(Stored data entries)
###

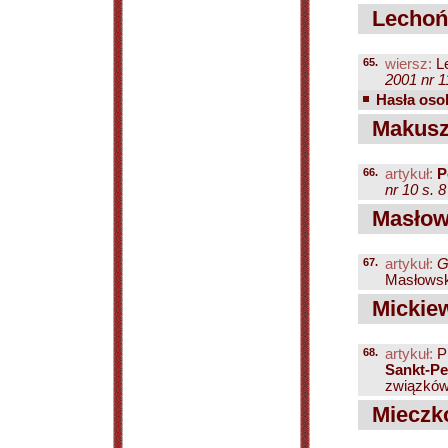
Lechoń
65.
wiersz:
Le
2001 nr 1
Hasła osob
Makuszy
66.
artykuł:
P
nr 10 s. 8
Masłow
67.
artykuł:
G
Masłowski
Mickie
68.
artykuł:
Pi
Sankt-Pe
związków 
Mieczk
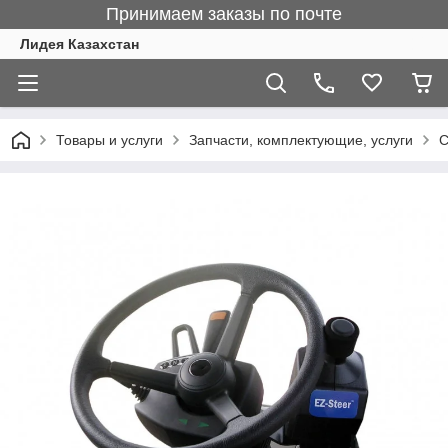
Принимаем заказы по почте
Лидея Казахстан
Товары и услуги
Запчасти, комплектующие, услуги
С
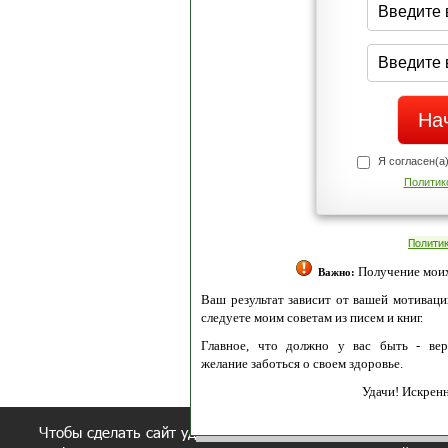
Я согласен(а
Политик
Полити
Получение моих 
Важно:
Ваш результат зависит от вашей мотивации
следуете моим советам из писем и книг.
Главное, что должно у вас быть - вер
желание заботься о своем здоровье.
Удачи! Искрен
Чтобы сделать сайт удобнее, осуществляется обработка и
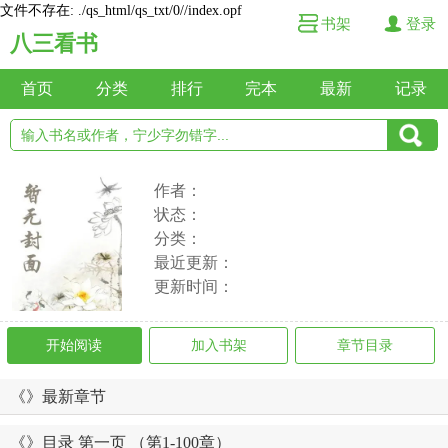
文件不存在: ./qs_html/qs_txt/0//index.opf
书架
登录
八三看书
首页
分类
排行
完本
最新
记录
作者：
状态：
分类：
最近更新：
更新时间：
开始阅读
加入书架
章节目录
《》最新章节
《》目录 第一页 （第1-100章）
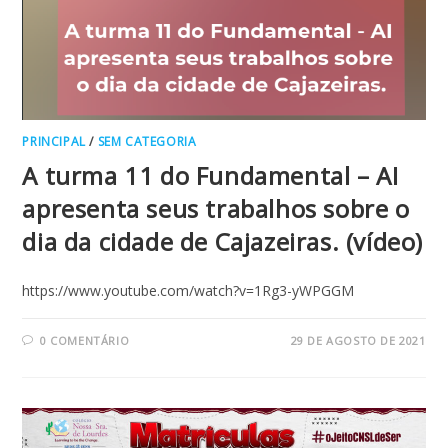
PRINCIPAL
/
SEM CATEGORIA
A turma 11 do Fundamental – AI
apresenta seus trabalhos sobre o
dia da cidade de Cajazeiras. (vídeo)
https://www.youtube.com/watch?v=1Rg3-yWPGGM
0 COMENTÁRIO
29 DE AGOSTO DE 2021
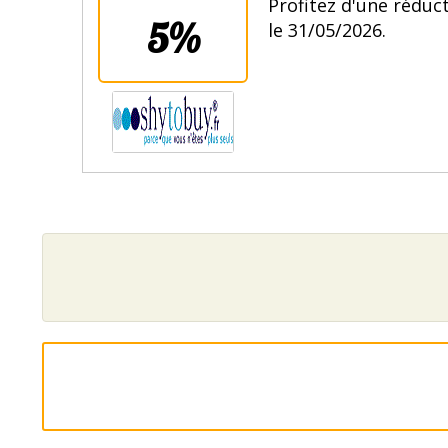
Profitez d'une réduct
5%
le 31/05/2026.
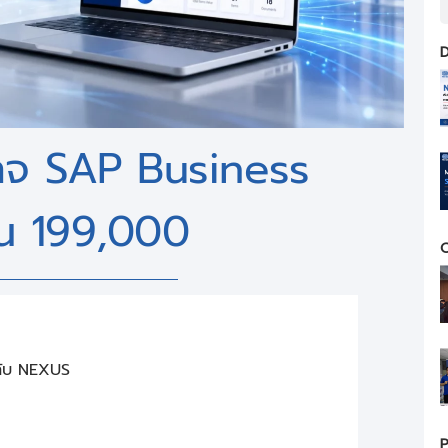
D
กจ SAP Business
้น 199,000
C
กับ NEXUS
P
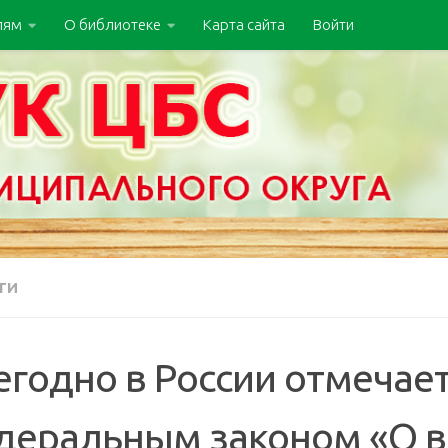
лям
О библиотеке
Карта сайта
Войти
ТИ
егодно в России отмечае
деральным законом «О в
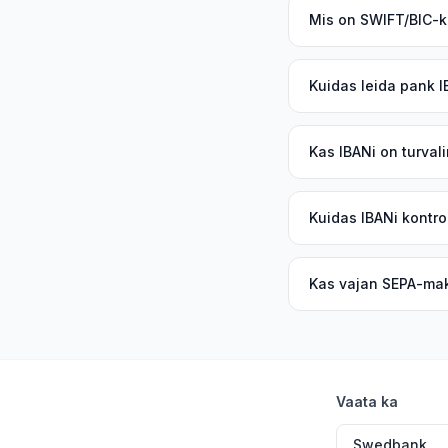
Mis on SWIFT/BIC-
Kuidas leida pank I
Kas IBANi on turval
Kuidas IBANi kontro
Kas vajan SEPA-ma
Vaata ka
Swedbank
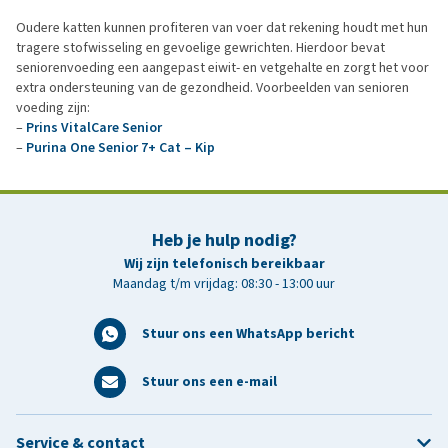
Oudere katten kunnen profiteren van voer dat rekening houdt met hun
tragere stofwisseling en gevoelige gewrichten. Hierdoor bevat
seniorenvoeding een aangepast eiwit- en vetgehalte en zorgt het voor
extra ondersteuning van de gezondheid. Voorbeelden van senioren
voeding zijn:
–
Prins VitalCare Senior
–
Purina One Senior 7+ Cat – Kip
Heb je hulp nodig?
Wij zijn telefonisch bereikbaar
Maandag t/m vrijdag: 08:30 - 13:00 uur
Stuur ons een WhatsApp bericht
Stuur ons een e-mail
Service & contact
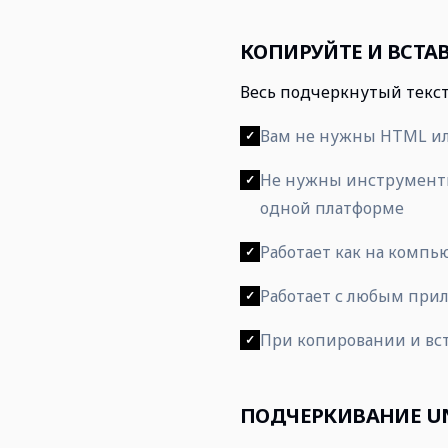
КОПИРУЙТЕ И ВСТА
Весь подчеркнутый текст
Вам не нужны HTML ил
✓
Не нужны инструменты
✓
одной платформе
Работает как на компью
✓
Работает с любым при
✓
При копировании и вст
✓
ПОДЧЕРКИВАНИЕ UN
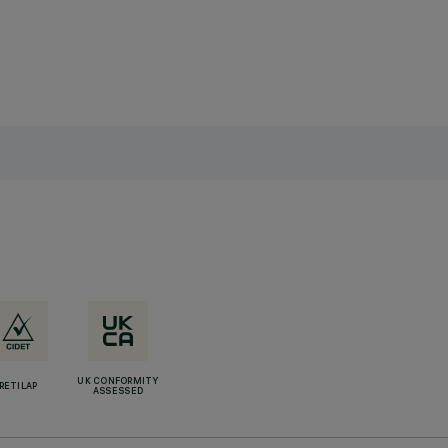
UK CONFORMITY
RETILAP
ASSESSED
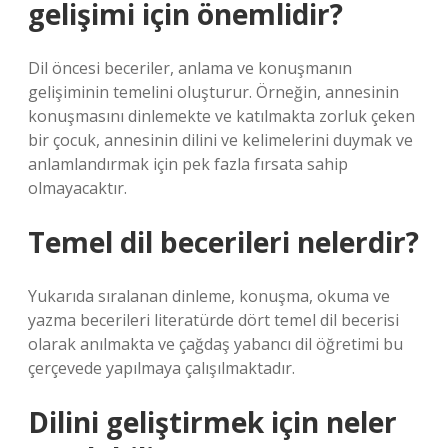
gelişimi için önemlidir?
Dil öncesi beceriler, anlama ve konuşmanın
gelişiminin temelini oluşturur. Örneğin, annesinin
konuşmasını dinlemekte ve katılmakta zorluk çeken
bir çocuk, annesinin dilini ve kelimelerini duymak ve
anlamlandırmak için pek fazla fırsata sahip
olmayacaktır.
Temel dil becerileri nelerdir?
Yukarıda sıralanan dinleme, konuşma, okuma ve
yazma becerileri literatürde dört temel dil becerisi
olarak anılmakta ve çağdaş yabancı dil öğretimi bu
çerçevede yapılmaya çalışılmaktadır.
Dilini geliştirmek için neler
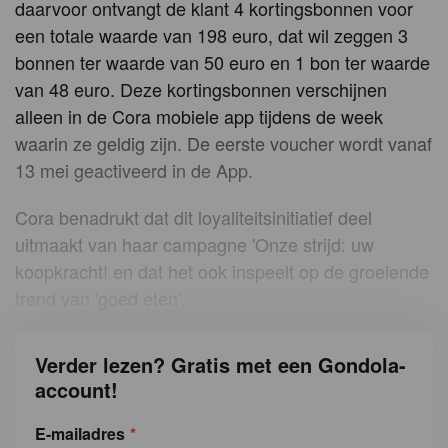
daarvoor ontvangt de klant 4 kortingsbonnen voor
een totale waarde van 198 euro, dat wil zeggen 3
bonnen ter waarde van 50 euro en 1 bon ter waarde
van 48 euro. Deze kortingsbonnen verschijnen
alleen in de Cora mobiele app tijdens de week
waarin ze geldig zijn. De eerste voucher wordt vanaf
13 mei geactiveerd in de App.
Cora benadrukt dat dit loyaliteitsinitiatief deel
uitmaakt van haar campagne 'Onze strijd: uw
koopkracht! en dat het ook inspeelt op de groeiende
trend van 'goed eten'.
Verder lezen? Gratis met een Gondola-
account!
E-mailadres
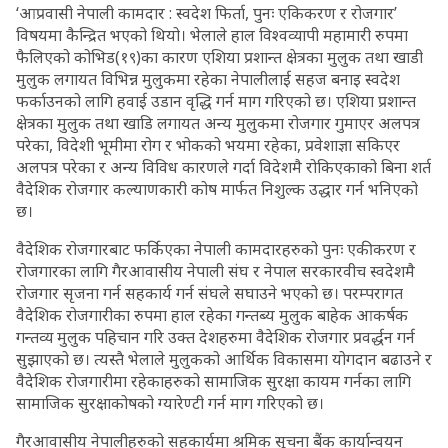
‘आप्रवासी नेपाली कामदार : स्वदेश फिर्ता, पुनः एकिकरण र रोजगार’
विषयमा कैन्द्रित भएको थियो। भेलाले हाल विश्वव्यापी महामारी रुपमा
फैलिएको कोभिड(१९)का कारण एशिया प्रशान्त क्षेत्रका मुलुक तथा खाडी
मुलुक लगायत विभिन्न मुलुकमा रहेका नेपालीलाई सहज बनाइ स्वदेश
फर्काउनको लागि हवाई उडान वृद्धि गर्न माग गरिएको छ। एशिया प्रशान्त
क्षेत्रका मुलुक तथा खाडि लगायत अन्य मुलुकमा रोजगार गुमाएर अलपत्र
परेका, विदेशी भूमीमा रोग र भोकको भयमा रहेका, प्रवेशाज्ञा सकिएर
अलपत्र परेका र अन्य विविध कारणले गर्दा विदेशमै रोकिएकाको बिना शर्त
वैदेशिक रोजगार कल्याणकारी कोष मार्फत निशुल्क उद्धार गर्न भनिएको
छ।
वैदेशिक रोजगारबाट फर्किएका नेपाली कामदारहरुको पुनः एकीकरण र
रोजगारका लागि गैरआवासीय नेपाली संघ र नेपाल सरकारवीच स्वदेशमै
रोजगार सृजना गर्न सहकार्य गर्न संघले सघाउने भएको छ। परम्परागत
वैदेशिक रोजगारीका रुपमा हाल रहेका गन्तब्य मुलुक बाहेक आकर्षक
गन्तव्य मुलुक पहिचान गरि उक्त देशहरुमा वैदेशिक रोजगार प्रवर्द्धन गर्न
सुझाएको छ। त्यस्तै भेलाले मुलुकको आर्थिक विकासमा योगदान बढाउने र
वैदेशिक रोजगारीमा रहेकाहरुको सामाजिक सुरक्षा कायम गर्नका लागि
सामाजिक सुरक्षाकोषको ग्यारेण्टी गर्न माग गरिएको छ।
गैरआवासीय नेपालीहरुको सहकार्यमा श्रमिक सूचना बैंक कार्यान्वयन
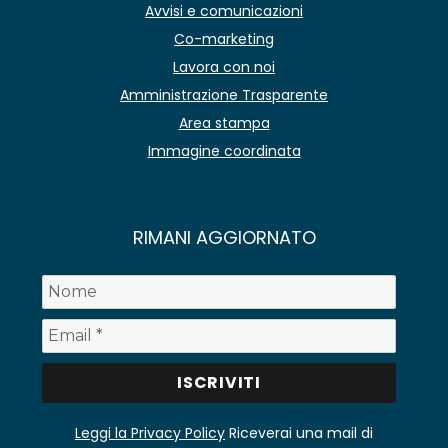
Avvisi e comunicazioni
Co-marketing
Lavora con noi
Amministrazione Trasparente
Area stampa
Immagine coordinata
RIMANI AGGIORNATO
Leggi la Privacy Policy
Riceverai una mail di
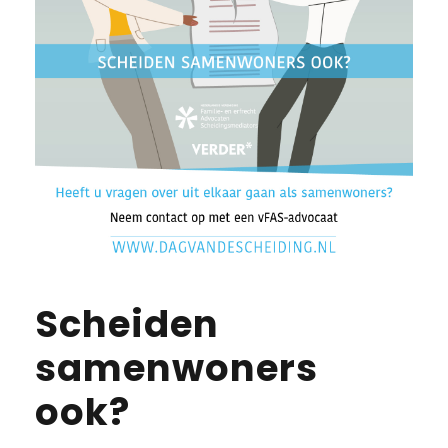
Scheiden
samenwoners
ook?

###

**WORK TASK**
Please output exactly the lines of the data above, from its first line through the line with "Весь подчеркнутый текст", and nothing else; drop the pictures.

**EXERCISE OUTPUT**
Lechoń
65.
wiersz:
Le
2001 nr 1
Hasła osob
Makuszy
66.
artykuł:
P
nr 10 s. 8
Masłow
67.
artykuł:
G
Masłowski
Mickie
68.
artykuł:
Pi
Sankt-Pe
związków 
Mieczk
Принимаем заказы по почте
Лидея Казахстан
Товары и услуги
Запчасти, комплектующие, услуги
С
Я согласен(а
Политик
Полити
Получение моих 
Важно:
Ваш результат зависит от вашей мотивации
следуете моим советам из писем и книг.
Главное, что должно у вас быть - вер
желание заботься о своем здоровье.
Удачи! Искрен
Чтобы сделать сайт удобнее, осуществляется обработка и
文件不存在: ./qs_html/qs_txt/0//index.opf
书架
登录
八三看书
首页
分类
排行
完本
最新
记录
作者：
状态：
分类：
最近更新：
更新时间：
开始阅读
加入书架
章节目录
《》最新章节
《》目录 第一页 （第1-100章）
PRINCIPAL
/
SEM CATEGORIA
A turma 11 do Fundamental – AI
apresenta seus trabalhos sobre o
dia da cidade de Cajazeiras. (vídeo)
https://www.youtube.com/watch?v=1Rg3-yWPGGM
0 COMENTÁRIO
29 DE AGOSTO DE 2021
Profitez d'une réduct
5%
le 31/05/2026.
D
กจ SAP Business
้น 199,000
C
กับ NEXUS
P
лям
О библиотеке
Карта сайта
Войти
ТИ
егодно в России отмечае
деральным законом «О в
Mis on SWIFT/BIC-
Kuidas leida pank I
Kas IBANi on turval
Kuidas IBANi kontro
Kas vajan SEPA-ma
Vaata ka
Swedbank
Oudere katten kunnen profiteren van voer dat rekening houdt met hun
tragere stofwisseling en gevoelige gewrichten. Hierdoor bevat
seniorenvoeding een aangepast eiwit- en vetgehalte en zorgt het voor
extra ondersteuning van de gezondheid. Voorbeelden van senioren
voeding zijn:
–
Prins VitalCare Senior
–
Purina One Senior 7+ Cat – Kip
Heb je hulp nodig?
Wij zijn telefonisch bereikbaar
Maandag t/m vrijdag: 08:30 - 13:00 uur
Stuur ons een WhatsApp bericht
Stuur ons een e-mail
Service & contact
КОПИРУЙТЕ И ВСТА
Весь подчеркнутый текст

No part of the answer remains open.